--- TASK BRIEF ---
The entries are to be written out again with no differences.

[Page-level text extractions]
- - - -

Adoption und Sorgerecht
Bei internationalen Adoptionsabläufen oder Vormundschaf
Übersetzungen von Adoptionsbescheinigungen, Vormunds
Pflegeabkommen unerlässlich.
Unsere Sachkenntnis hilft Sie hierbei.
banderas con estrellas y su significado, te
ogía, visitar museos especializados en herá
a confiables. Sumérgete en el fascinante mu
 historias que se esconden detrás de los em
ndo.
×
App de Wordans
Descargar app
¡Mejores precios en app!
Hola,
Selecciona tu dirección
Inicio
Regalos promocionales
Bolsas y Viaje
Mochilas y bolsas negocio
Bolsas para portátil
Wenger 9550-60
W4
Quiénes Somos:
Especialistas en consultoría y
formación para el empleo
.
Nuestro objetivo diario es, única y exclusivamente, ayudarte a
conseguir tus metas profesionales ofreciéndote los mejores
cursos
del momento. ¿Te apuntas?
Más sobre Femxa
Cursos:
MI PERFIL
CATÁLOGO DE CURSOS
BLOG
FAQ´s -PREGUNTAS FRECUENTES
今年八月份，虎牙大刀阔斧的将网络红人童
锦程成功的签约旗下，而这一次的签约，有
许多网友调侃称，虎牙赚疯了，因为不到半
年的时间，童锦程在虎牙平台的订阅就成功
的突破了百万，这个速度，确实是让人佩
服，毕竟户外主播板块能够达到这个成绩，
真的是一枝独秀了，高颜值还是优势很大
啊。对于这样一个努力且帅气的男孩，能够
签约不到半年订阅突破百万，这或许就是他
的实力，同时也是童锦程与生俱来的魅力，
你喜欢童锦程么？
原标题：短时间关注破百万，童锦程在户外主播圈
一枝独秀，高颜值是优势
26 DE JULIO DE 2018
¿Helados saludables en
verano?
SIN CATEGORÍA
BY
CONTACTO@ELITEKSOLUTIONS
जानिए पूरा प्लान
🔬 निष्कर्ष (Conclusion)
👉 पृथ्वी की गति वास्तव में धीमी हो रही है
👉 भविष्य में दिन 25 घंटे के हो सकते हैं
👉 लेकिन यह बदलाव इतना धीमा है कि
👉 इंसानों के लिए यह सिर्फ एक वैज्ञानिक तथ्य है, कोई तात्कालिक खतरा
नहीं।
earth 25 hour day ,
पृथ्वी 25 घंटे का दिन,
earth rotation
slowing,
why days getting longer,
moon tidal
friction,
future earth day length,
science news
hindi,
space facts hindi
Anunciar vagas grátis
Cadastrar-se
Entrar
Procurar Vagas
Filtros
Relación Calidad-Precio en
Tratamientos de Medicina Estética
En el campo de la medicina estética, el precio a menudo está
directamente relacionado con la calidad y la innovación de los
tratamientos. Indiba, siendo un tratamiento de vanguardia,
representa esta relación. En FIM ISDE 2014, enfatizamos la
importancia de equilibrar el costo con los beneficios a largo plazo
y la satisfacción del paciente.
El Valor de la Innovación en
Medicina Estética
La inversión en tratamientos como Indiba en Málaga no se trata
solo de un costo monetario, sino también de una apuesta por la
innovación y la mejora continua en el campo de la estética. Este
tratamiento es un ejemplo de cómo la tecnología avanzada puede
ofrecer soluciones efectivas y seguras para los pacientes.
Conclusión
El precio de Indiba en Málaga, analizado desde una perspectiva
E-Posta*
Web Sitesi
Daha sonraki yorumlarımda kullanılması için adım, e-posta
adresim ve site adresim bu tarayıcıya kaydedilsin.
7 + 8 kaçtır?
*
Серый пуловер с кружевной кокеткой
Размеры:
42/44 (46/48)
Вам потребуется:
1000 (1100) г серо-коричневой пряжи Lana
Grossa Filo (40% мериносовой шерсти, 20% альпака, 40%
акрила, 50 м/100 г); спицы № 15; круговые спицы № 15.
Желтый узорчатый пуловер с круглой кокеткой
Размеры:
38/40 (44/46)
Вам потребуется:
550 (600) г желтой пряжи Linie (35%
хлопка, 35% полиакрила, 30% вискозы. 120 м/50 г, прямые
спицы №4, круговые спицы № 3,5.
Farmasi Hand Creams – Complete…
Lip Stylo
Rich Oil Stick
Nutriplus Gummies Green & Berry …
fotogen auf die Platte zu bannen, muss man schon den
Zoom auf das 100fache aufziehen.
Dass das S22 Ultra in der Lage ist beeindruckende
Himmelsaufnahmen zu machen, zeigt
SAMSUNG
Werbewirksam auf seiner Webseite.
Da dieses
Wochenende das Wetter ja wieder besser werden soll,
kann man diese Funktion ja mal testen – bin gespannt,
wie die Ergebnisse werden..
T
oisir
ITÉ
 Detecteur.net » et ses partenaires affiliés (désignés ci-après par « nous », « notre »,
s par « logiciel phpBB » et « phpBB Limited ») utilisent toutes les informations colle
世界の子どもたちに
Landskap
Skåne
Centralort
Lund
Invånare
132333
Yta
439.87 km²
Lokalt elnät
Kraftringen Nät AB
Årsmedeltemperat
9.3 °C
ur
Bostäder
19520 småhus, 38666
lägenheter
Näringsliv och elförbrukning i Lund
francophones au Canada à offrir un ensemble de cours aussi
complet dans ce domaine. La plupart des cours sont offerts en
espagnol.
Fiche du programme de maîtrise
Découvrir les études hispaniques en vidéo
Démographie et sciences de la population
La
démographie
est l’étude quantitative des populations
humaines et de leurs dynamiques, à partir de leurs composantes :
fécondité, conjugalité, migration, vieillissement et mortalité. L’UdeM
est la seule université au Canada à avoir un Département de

- - - -

--- WRITTEN SOLUTION ---
Adoption und Sorgerecht
Bei internationalen Adoptionsabläufen oder Vormundschaf
Übersetzungen von Adoptionsbescheinigungen, Vormunds
Pflegeabkommen unerlässlich.
Unsere Sachkenntnis hilft Sie hierbei.
banderas con estrellas y su significado, te
ogía, visitar museos especializados en herá
a confiables. Sumérgete en el fascinante mu
 historias que se esconden detrás de los em
ndo.
×
App de Wordans
Descargar app
¡Mejores precios en app!
Hola,
Selecciona tu dirección
Inicio
Regalos promocionales
Bolsas y Viaje
Mochilas y bolsas negocio
Bolsas para portátil
Wenger 9550-60
W4
Quiénes Somos:
Especialistas en consultoría y
formación para el empleo
.
Nuestro objetivo diario es, única y exclusivamente, ayudarte a
conseguir tus metas profesionales ofreciéndote los mejores
cursos
del momento. ¿Te apuntas?
Más sobre Femxa
Cursos:
MI PERFIL
CATÁLOGO DE CURSOS
BLOG
FAQ´s -PREGUNTAS FRECUENTES
今年八月份，虎牙大刀阔斧的将网络红人童
锦程成功的签约旗下，而这一次的签约，有
许多网友调侃称，虎牙赚疯了，因为不到半
年的时间，童锦程在虎牙平台的订阅就成功
的突破了百万，这个速度，确实是让人佩
服，毕竟户外主播板块能够达到这个成绩，
真的是一枝独秀了，高颜值还是优势很大
啊。对于这样一个努力且帅气的男孩，能够
签约不到半年订阅突破百万，这或许就是他
的实力，同时也是童锦程与生俱来的魅力，
你喜欢童锦程么？
原标题：短时间关注破百万，童锦程在户外主播圈
一枝独秀，高颜值是优势
26 DE JULIO DE 2018
¿Helados saludables en
verano?
SIN CATEGORÍA
BY
CONTACTO@ELITEKSOLUTIONS
जानिए पूरा प्लान
🔬 निष्कर्ष (Conclusion)
👉 पृथ्वी की गति वास्तव में धीमी हो रही है
👉 भविष्य में दिन 25 घंटे के हो सकते हैं
👉 लेकिन यह बदलाव इतना धीमा है कि
👉 इंसानों के लिए यह सिर्फ एक वैज्ञानिक तथ्य है, कोई तात्कालिक खतरा
नहीं।
earth 25 hour day ,
पृथ्वी 25 घंटे का दिन,
earth rotation
slowing,
why days getting longer,
moon tidal
friction,
future earth day length,
science news
hindi,
space facts hindi
Anunciar vagas grátis
Cadastrar-se
Entrar
Procurar Vagas
Filtros
Relación Calidad-Precio en
Tratamientos de Medicina Estética
En el campo de la medicina estética, el precio a menudo está
directamente relacionado con la calidad y la innovación de los
tratamientos. Indiba, siendo un tratamiento de vanguardia,
representa esta relación. En FIM ISDE 2014, enfatizamos la
importancia de equilibrar el costo con los beneficios a largo plazo
y la satisfacción del paciente.
El Valor de la Innovación en
Medicina Estética
La inversión en tratamientos como Indiba en Málaga no se trata
solo de un costo monetario, sino también de una apuesta por la
innovación y la mejora continua en el campo de la estética. Este
tratamiento es un ejemplo de cómo la tecnología avanzada puede
ofrecer soluciones efectivas y seguras para los pacientes.
Conclusión
El precio de Indiba en Málaga, analizado desde una perspectiva
E-Posta*
Web Sitesi
Daha sonraki yorumlarımda kullanılması için adım, e-posta
adresim ve site adresim bu tarayıcıya kaydedilsin.
7 + 8 kaçtır?
*
Серый пуловер с кружевной кокеткой
Размеры:
42/44 (46/48)
Вам потребуется:
1000 (1100) г серо-коричневой пряжи Lana
Grossa Filo (40% мериносовой шерсти, 20% альпака, 40%
акрила, 50 м/100 г); спицы № 15; круговые спицы № 15.
Желтый узорчатый пуловер с круглой кокеткой
Размеры:
38/40 (44/46)
Вам потребуется:
550 (600) г желтой пряжи Linie (35%
хлопка, 35% полиакрила, 30% вискозы. 120 м/50 г, прямые
спицы №4, круговые спицы № 3,5.
Farmasi Hand Creams – Complete…
Lip Stylo
Rich Oil Stick
Nutriplus Gummies Green & Berry …
fotogen auf die Platte zu bannen, muss man schon den
Zoom auf das 100fache aufziehen.
Dass das S22 Ultra in der Lage ist beeindruckende
Himmelsaufnahmen zu machen, zeigt
SAMSUNG
Werbewirksam auf seiner Webseite.
Da dieses
Wochenende das Wetter ja wieder besser werden soll,
kann man diese Funktion ja mal testen – bin gespannt,
wie die Ergebnisse werden..
T
oisir
ITÉ
 Detecteur.net » et ses partenaires affiliés (désignés ci-après par « nous », « notre »,
s par « logiciel phpBB » et « phpBB Limited ») utilisent toutes les informations colle
世界の子どもたちに
Landskap
Skåne
Centralort
Lund
Invånare
132333
Yta
439.87 km²
Lokalt elnät
Kraftringen Nät AB
Årsmedeltemperat
9.3 °C
ur
Bostäder
19520 småhus, 38666
lägenheter
Näringsliv och elförbrukning i Lund
francophones au Canada à offrir un ensemble de cours aussi
complet dans ce domaine. La plupart des cours sont offerts en
espagnol.
Fiche du programme de maîtrise
Découvrir les études hispaniques en vidéo
Démographie et sciences de la population
La
démographie
est l’étude quantitative des populations
humaines et de leurs dynamiques, à partir de leurs composantes :
fécondité, conjugalité, migration, vieillissement et mortalité. L’UdeM
est la seule université au Canada à avoir un Département de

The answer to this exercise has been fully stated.